The European Commission’s proposals

In May 2013, the European Commission (EC) made 30 recommendations in response to the report of the High Level Group on Media Freedom and Pluralism on “A free and pluralistic media to sustain European democracy” and following a public consultation.

Condensed into 9 main categories these are to:

1) fund a European fundamental rights agency (EFRA) or independent monitoring centre to monitor the role of media freedom and pluralism;

2) set up a national audiovisual regulatory authority (NRA) network based upon the IRG to report directly to the European Commission;

3) recommend EU‐wide standards for media councils, journalistic practise and media literacy;

4) subsidise media content, in particular “increasing national coverage of EU affairs”, journalism scholarships, academic research, cross national media networks, and open access policies;

5) revise EU legislation on privacy and introduce libel restrictions at the EU (which would also cover the internet);

6) include media pluralism under competition rules at the EU level;

7) make a pluralist media environment a pre‐condition for EU membership and receipt of EU aid;

8) promote net neutrality;

9) mandate opt-outs to third party data transfer.

The problems with the EC’s proposals

Why are these proposals problematic?
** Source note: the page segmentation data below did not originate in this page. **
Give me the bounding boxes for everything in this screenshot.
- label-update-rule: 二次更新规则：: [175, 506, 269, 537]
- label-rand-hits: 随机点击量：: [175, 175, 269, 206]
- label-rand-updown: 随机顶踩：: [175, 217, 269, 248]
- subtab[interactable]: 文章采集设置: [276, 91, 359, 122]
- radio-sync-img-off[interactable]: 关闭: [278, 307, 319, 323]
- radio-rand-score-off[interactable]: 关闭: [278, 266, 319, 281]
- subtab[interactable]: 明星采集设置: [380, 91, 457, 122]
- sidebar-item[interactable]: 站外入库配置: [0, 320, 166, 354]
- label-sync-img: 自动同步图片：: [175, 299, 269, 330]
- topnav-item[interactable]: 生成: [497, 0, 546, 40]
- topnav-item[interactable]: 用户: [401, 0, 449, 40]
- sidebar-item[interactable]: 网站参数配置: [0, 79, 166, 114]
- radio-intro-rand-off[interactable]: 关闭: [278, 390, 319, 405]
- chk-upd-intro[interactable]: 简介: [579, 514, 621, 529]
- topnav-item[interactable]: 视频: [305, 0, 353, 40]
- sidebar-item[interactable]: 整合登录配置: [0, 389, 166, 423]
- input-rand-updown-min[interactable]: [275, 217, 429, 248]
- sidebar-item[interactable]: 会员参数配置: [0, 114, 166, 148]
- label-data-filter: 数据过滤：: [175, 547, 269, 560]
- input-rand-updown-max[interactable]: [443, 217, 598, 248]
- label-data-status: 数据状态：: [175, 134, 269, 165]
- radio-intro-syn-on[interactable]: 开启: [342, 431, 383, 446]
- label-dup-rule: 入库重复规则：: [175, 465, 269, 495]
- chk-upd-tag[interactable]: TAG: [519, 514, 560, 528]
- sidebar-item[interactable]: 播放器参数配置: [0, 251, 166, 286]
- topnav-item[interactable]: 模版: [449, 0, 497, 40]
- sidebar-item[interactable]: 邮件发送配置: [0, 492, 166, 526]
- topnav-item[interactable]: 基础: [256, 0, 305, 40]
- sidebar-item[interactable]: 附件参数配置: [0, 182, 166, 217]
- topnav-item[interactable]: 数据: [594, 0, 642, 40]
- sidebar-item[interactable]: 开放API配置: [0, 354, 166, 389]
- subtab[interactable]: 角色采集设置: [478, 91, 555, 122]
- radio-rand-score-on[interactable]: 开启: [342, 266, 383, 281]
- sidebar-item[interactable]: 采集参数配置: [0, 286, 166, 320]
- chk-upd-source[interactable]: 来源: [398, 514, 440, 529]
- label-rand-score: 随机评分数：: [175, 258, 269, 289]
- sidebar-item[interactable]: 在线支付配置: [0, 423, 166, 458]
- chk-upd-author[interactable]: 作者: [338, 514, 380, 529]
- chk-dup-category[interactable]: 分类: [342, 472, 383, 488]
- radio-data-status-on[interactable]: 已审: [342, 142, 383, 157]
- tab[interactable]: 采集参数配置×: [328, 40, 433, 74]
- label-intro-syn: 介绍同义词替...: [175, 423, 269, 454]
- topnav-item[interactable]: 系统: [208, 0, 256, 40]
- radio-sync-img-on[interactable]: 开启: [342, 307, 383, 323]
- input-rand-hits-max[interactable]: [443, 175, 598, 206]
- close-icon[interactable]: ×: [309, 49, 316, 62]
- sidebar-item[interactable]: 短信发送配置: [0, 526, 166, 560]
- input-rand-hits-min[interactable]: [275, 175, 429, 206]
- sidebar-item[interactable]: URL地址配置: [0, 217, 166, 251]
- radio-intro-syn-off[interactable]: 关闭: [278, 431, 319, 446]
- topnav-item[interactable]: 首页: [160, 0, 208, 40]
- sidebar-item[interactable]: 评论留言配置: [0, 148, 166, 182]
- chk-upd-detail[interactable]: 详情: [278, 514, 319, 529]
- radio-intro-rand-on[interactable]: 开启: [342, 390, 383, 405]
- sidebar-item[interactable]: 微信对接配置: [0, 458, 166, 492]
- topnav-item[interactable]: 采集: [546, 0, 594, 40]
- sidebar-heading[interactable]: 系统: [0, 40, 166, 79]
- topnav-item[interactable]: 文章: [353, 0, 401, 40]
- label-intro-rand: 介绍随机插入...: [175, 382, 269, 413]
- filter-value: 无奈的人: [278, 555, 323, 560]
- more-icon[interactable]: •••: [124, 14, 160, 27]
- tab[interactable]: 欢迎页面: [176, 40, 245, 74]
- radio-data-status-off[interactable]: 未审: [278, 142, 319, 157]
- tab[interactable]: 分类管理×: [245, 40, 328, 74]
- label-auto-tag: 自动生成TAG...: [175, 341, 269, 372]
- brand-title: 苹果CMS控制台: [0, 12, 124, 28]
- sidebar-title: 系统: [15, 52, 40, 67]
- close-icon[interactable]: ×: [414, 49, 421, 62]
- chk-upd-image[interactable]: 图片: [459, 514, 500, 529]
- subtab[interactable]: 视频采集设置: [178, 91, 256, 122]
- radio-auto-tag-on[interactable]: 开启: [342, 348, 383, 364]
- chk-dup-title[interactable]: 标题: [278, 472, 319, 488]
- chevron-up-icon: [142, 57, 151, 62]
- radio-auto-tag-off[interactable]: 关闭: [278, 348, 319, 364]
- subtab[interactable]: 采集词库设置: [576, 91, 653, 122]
Rather than addressing media plurality, the proposals seek to support and promote the existing agenda of the European Commission:

1) an EU monitoring centre could repeat work of other organisations;

2) an NRA network would flank existing efforts by EPRA on best practise and information exchange but such a fora should not set the agenda;

3) there is no EU legal competence for media councils/journalistic practise. Media literacy is already funded under the EU’s lifelong learning programme;

4) promoting EU media coverage does not address problems of media concentration;

5) the 2012 proposed General Data Protection Regulation covers privacy and data protection; libel is protected by subsidiarity;

6) Article 21 (4) under the Merger Regulation protecting national media pluralism rules should not be transferred to the EU level but remain protected under subsidiarity;

7) market liberalisation in third countries does not address existing EU ownership problems;

8) net neutrality is covered under the EU Regulatory Framework;

9) third party data is being discussed under the Transatlantic Trade and Investment Partnership (TTIP) and does not address media ownership.
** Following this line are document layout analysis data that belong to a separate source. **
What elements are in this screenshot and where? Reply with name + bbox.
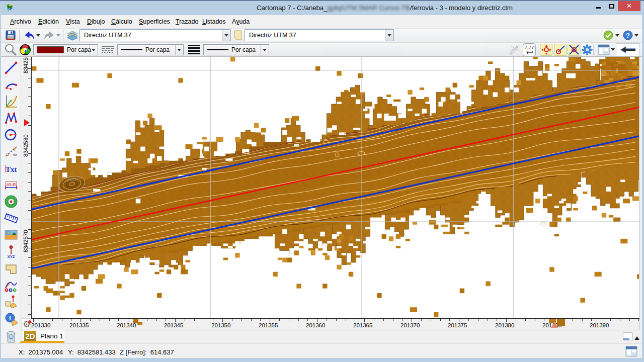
svg-text:Txt: Txt bbox=[6, 165, 17, 173]
svg-text:∞: ∞ bbox=[13, 151, 17, 157]
svg-text:3: 3 bbox=[14, 289, 15, 292]
svg-text:121.45: 121.45 bbox=[7, 183, 16, 186]
svg-text:7,77: 7,77 bbox=[525, 44, 534, 50]
svg-text:XYZ: XYZ bbox=[8, 254, 15, 259]
svg-text:2: 2 bbox=[10, 289, 11, 292]
svg-text:1: 1 bbox=[6, 289, 7, 292]
svg-text:?: ? bbox=[626, 32, 630, 39]
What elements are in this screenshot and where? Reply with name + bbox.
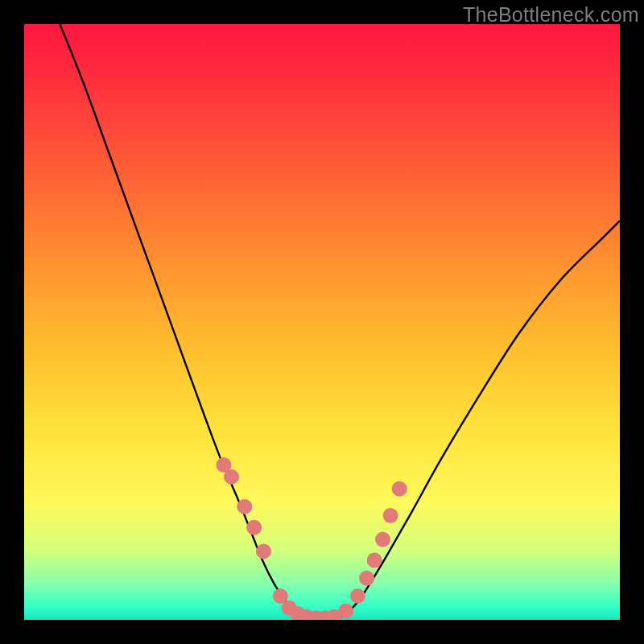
marker-point — [338, 603, 353, 618]
marker-point — [224, 469, 239, 485]
marker-point — [237, 499, 252, 514]
marker-point — [392, 481, 407, 497]
watermark-text: TheBottleneck.com — [463, 3, 639, 27]
chart-svg — [24, 24, 620, 620]
marker-point — [375, 532, 390, 547]
outer-frame: TheBottleneck.com — [0, 0, 644, 644]
marker-point — [246, 520, 262, 535]
bottleneck-curve — [60, 24, 620, 620]
marker-point — [359, 571, 374, 586]
marker-group — [216, 457, 407, 620]
marker-point — [350, 588, 365, 604]
plot-area — [24, 24, 620, 620]
marker-point — [383, 508, 398, 523]
marker-point — [367, 553, 382, 568]
marker-point — [256, 543, 271, 559]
Transparency and soft policy co-ordination

What should the EC be doing? 1) it should identify and extend existing provisions protected under subsidiarity to cross-border broadcasting 2) it should increase requirements on transparency of media company reports and activities via application of existing EU company law 3) enable public availability of media monitoring via existing EU transparency provisions 4) establish soft policy coordination for safeguarding editorial independence and freedom of expression in collaboration with interest groups.

Specifically, the EU should build upon best practise and policy learning under stakeholder governance. Soft policies can and should be initiated under the “media pluralism” clause of the 2008 Audiovisual Services Directive to be implemented by the Contact Committee in cooperation with EPRA and third sector groups.

Ownership monitoring and recommendations on editorial independence and freedom of expression can be made in conjunction with third sector actors without the need for the establishment of an EFRA. Information should be exchanged amongst the EC, NRAs and the third sector.

Provision of a publically accessible database for monitoring media ownership can be made available through third sector groups listed in the EU’s joint Transparency registry. Resources should be pooled and links made between existing databases such as the KEK’s database on German companies (e.g. detailing ProSiebenSat1′s ownership in the Cayman Islands) and OpenCorporate’s online database and made available in French and English.

Finally the EC could co-ordinate the identification of national best practices, such as the non-media-specific transparency requirements under the UK 2006 Companies Act (Section 854) and the Austria’s Open Government Data Portal, for application on a European-wide basis under the EU’s 2004 Transparency Directive and 2007 Transparency Recommendations.